原子力産業界にとっても、将来を担う若者がこのように放射線やエネルギーについて主体的に学び、一般の人々に発信する取り組みは心強いと言えるだろう。中村助教は「放射線そのものを探求することが目的ではなく、放射線を題材にコミュニケーション能力を養うのがNプロ」と述べており 、科学技術と社会をつなぐ人材育成の重要性を示唆している。特別授業を通じて培われた知識と対話スキルを武器に、生徒たちは万博の場で来場者との科学対話に挑む。その姿はSTEAM教育の成功例であるとともに、原子力・放射線分野の理解促進に向けた新たなアプローチとして大いに注目される。今回の授業で得た学びと自信を胸に、若き「科学コミュニケーター」たちがどんな活躍を見せてくれるのか、8月の本番が待ち遠しい。

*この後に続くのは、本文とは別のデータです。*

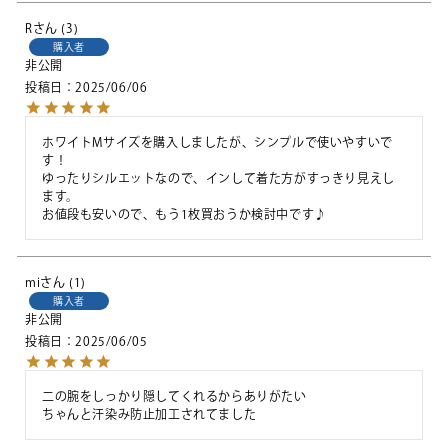
R
3
購入者
非公開
投稿日
2025/06/06
ホワイトMサイズを購入しましたが、シンプルで使いやすいで
す！

ゆったりシルエットなので、インして着た方がすっきり見えし
ます。

お値段も安いので、もう1枚買おうか検討中です♪
mi
1
購入者
非公開
投稿日
2025/06/05
二の腕をしっかり隠してくれるからありがたい

ちゃんと汗染み防止加工されてました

158か国語をひとりひとり分担して活動することを発表する中村助教

おっと、大事なことを言い忘れていた。もうお気づきかもしれないが、万博会場を行き交う人々は国籍もバラバラな人々である。日本語で訴えても何一つ伝わらないかもしれない。実は大阪高校の生徒たちは、手作りのスケッチブックを「158か国語」で制作する予定なのだ。万博とはいえ、このような活動は稀ではないだろうか。

この「158か国語」のスケッチブック制作という試みには、生徒たち自身の創意工夫が大きく求められることも見逃せない。各生徒は担当する国の言語や文化、習慣について自ら調査を行い、異文化への敬意と理解を深めながらスケッチブックをデザインする。単に翻訳した情報を伝えるのではなく、現地の人々が関心を持つような伝え方、コミュニケーションの工夫を凝らしているのだ。

中村助教は「世界は多様です。異文化を理解し、その多様性を体感しながら対話する能力こそ、科学技術の国際化が進む現代において重要なスキルです」と強調する。この取り組みは、原子力や放射線など専門性の高い分野においても、「技術開発」だけでなく、異なる文化的背景を持つ人々との対話を通じて、社会的合意形成や理解促進に貢献できる人材を育成することにつながるだろう。

なおNプロでは、スケッチブック購入費や見学会参加に係る交通費などの支援を、広く呼びかけていることを、申し添えておく。